Escondió el rostro entre las manos, procurando recobrar la calma. Oía hablar al hermano del rey con su candida voz de adolescente.
—De pronto la ha sobrecogido un verdadero ataque diabólico. Está poseída por el demonio. El rey ha mandado llamar inmediatamente al superior de los agustinos para calmarla por medio de las oraciones rituales. Pero consiguió huir. Para evitar el escándalo de hacerla apresar por sus guardias, Su Majestad me encargó que la alcanzase y detuviese hasta que llegara el religioso. Estoy desolado, Enriqueta, por haber perturbado vuestra velada. Creo que lo más prudente será que os retiréis todos con vuestros juegos a la estancia de al lado, miertas yo cumplo aquí el servicio que me ha encomendado mi hermano.
Angélica, como en una niebla, vio deshacerse en torno suyo las apretadas filas de damas y gentileshombres. Impresionados, preocupados de no disgustar al hermano del rey, todos se retiraban. Angélica extendió las manos y encontró la tela de un traje, sobre la cual sus dedos sin fuerza no pudieron cerrarse.
—Señora —dijo con voz sin timbre—, ¿me vais a dejar morir?
La princesa vacilaba. Dirigió una mirada de ansiedad a su primo.
—¿Cómo, Enriqueta? —protestó el hermano del rey, dolido—. ¿Dudáis de mí? ¡Ahora que ya estamos casi prometidos a una confianza mutua, cuando bien pronto nos unirán lazos sagrados!.
La rubia Enriqueta bajó la cabeza.
—Tened confianza en monseñor, amiga mía —dijo a Angélica—. Estoy persuadida de que no quiere sino vuestro bien. Y se alejó rápidamente.
En una especie de delirio que la dejaba muda de miedo, Angélica, siempre arrodillada sobre la alfombra, se volvió hacia la puerta por la cual los cortesanos acababan de desaparecer tan rápidamente. Vio a Bernardo de Andijos y a Péguilin de Lanzun, que aún no se iban.

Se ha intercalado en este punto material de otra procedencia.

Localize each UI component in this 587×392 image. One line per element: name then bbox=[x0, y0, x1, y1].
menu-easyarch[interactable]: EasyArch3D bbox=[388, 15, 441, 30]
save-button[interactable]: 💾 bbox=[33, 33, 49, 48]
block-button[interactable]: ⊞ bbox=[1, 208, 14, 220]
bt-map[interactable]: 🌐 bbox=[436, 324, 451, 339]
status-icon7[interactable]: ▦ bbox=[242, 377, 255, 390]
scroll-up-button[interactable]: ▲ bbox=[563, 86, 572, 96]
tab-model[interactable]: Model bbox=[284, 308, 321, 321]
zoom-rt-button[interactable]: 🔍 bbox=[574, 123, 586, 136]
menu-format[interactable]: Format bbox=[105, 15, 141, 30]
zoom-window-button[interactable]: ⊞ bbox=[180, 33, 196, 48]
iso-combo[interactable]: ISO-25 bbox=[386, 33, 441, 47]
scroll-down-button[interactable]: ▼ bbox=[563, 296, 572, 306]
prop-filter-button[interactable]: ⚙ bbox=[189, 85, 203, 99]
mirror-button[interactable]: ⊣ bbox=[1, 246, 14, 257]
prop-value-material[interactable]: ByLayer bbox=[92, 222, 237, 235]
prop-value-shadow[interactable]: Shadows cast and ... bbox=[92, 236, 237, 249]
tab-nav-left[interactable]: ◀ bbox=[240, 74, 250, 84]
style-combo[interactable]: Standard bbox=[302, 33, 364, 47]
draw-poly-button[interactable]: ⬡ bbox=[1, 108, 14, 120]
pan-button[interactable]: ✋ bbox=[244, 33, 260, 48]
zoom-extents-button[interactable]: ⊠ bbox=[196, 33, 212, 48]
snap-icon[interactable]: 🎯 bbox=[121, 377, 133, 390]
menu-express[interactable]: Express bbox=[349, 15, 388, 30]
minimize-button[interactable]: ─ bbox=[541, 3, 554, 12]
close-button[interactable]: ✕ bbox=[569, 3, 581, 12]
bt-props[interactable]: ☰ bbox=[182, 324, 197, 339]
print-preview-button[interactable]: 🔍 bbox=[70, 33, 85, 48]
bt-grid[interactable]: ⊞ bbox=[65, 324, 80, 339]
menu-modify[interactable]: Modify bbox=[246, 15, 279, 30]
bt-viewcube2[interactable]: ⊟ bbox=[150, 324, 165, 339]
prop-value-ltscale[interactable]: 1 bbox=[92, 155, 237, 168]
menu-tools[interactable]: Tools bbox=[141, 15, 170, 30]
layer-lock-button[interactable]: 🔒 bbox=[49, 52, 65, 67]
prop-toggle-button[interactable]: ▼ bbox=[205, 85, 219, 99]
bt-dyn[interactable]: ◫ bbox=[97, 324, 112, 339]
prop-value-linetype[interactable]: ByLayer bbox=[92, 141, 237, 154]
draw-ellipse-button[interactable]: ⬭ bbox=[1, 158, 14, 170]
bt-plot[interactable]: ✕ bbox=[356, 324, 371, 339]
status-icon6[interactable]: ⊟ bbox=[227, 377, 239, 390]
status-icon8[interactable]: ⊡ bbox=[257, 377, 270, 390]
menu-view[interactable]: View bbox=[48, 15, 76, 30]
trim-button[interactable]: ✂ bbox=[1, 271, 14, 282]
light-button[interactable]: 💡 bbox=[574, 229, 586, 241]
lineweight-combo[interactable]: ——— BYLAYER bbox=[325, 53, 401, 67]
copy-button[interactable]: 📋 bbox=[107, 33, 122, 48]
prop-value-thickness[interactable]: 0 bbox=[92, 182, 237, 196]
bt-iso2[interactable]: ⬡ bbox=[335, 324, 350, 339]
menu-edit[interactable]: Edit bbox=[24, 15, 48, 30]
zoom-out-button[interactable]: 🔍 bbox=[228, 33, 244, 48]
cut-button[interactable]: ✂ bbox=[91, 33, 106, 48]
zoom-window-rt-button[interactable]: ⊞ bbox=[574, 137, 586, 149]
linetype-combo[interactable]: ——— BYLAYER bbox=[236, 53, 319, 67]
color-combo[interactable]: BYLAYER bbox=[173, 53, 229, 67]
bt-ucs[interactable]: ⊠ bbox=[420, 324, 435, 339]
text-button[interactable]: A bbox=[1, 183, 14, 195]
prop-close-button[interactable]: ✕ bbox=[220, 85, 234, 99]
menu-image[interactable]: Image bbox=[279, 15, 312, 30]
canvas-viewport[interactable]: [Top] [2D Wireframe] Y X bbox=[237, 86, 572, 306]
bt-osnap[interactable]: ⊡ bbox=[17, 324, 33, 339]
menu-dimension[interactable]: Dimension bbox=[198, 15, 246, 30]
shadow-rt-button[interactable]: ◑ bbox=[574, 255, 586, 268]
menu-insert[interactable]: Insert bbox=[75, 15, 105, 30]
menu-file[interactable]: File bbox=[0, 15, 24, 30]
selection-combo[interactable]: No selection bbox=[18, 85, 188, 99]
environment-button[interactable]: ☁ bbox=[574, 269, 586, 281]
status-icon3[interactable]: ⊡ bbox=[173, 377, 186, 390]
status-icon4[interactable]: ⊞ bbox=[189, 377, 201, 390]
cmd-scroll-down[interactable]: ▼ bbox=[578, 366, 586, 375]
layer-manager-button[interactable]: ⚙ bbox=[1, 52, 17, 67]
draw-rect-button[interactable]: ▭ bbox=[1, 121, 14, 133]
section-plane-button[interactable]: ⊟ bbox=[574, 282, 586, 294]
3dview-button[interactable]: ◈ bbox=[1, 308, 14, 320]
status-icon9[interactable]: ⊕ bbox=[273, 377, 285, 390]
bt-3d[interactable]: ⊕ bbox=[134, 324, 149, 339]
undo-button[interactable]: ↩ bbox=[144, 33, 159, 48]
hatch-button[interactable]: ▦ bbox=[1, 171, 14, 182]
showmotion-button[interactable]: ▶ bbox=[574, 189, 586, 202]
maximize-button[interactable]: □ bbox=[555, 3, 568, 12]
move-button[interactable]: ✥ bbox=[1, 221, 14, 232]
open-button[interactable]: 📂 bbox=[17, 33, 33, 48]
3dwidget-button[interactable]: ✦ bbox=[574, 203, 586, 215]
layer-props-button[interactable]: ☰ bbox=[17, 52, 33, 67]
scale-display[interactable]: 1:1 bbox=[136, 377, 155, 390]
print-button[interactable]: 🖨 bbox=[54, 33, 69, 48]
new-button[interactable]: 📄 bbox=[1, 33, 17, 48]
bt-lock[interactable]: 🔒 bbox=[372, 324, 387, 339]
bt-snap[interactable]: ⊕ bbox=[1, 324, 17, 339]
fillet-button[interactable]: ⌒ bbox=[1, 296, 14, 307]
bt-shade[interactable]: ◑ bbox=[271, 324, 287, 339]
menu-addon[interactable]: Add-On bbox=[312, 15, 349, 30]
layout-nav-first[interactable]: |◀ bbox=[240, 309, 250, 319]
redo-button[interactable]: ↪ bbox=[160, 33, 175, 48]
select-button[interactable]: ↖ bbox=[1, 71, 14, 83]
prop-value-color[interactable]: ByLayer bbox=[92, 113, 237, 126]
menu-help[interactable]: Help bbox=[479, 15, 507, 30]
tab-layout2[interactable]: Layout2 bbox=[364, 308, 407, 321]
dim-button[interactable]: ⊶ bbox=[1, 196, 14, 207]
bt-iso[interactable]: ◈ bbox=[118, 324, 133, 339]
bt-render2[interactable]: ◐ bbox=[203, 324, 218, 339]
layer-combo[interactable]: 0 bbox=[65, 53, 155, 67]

—Y bien, señores —dijo Felipe de Orleáns con su voz chillona—, mis órdenes os conciernen lo mismo que a los demás. ¿Será menester que comunique al rey que dais más crédito a las chocheces de una loca que a las palabras de su propio hermano?
Los dos hombres bajaron la cabeza y salieron lentamente. Esta suprema defección despertó la combatividad de Angélica.
—¡Cobardes, cobardes! ¡Oh, cobardes! —exclamó levantándose de un salto y precipitándose, para defenderse, detrás de un sillón.
Se libró de una estocada que le lanzó el caballero de Lorena. Otro golpe la alcanzó en el hombro, y brotó sangre de la herida.
—¡Andijos, Péguilin, a mí los gascones! —aulló fuera de sí—. ¡Salvadme de los hombres del Norte!
La puerta del segundo salón volvió a abrirse bruscamente. Lanzun y el marqués de Andijos entraron con la espada desnuda. Habían estado acechando detrás del postigo a medio cerrar, y ahora ya no podían dudar de las horribles intenciones del hermano del rey y de su favorito.
De un solo golpe Andijos hizo saltar la espada de Felipe de Orleáns y lo hirió en la muñeca. Lauzun combatía con el caballero de Lorena. Andijos tomó de la mano a Angélica.
—¡Huyamos pronto!
La arrastró al corredor. Allí tropezó con Clemente Tonnel, que no tuvo tiempo de utilizar la pistola que escondía bajo la capa. Con un solo impulso Andijos le plantó la hoja de la espada en la garganta. El hombre se derrumbó en una oleada de sangre.
Entonces el marqués y Angélica se lanzaron a una carrera loca. Tras ellos la voz de falsete del pequeño
Monsieur
azuzaba a los suizos.
—¡Guardias, guardias, detenedlos! Oyeron ruidos de pasos, mezclados con el chocar de las alabardas.
—La gran galería… —murmuró Andijos—. Hasta las Tullerías… Las cuadras… Los caballos… Después el campo… Salvados…
A pesar de su corpulencia el gascón corría con una celeridad que Angélica no hubiese sospechado en él. Pero ella no podía más. El tobillo le dolía horriblemente, la herida del hombro le ardía.
—¡Me voy a caer —dijo anhelante—, me voy a caer!
Pasaban junto a una de las escaleras que llevaban a los patios.
—Bajad por ahí —ordenó Andijos— y escondeos lo mejor que podáis. Yo voy a llevármelos lo más lejos posible.
Casi volando Angélica bajó los escalones de piedra. La luz de un brasero la hizo retroceder. Bruscamente, se desplomó. Arlequín, Colombina y Pierrot la recibieron. La atrajeron a su refugio, la ocultaron lo mejor que pudieron. Los grandes rombos verdes y rojos de sus disfraces mariposearon largo tiempo ante los ojos de la fugitiva antes de que se hundiera en profundo desmayo.